Bolyai, Janos (1802-1860), a Hungarian mathematician, was one of the founders of the theory of non-Euclidean geometry. The system of logical rules established by the Greek mathematician Euclid in about 300 B.C. had been accepted as the only geometry for more than 2,000 years. Bolyai proved that other systems were possible.
Bolyai was born on Dec. 15, 1802, in Kolozsvar, Hungary (now Cluj-Napoca, Romania). From an early age, he received instruction from his father, Farkas Bolyai, also known as Wolfgang Bolyai, a distinguished mathematician. Janos studied at the Royal Engineering College in Vienna, Austria, from 1818 to 1822. He served in the army engineering corps from 1822 to 1833.

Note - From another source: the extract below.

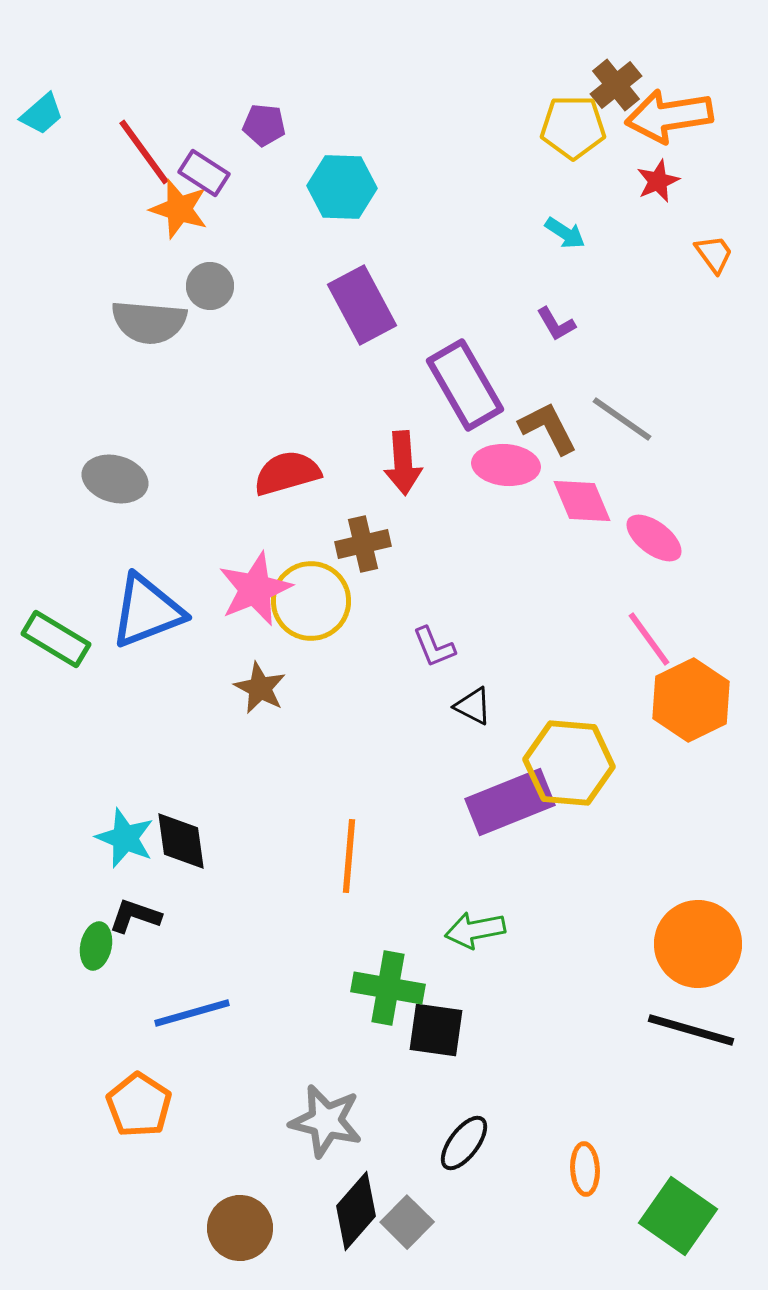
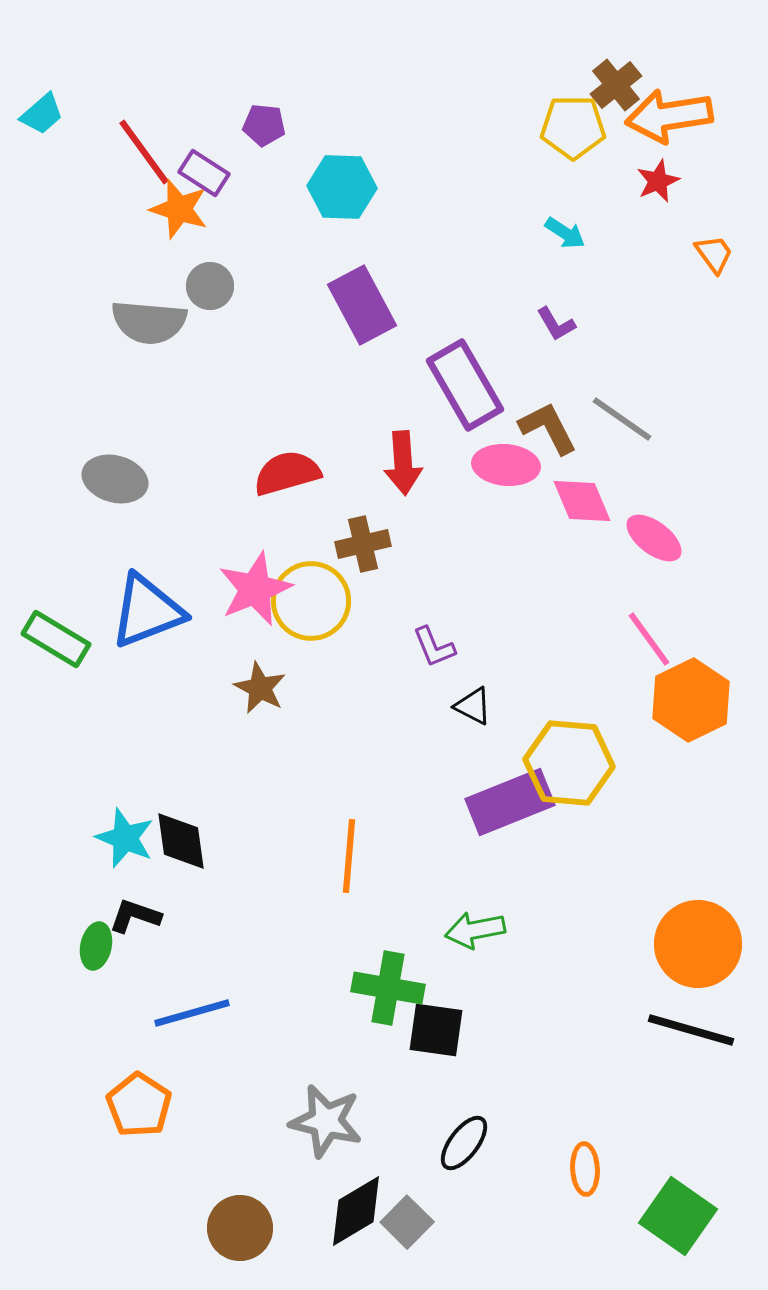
black diamond at (356, 1211): rotated 18 degrees clockwise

Farkas Bolyai had been examining the work of Euclid, in particular a statement known as Euclid’s fifth axiom or the parallel postulate. This postulate says that, given a straight line and a point not on that line, only one straight line can be drawn through the point, parallel to the given line. Farkas Bolyai attempted to prove that the parallel postulate was a logical consequence of Euclid’s other axioms. Janos Bolyai continued his father’s work but came to the conclusion that no such proof was possible. In 1820, he began to develop a system of geometry that did not include Euclid’s parallel postulate. He completed the work in 1823, but it was only published in 1832 as an appendix to a book by his father. Bolyai discovered that two other mathematicians, Carl Friedrich Gauss and Nikolai Ivanovich Lobachevsky, had independently been working on the same subject. Lobachevsky’s article “On the Principles of Geometry” was published in 1829. Bolyai’s work received little recognition, and non-Euclidean geometry did not gain importance until middle to late 1800’s. He died on Jan. 27, 1860.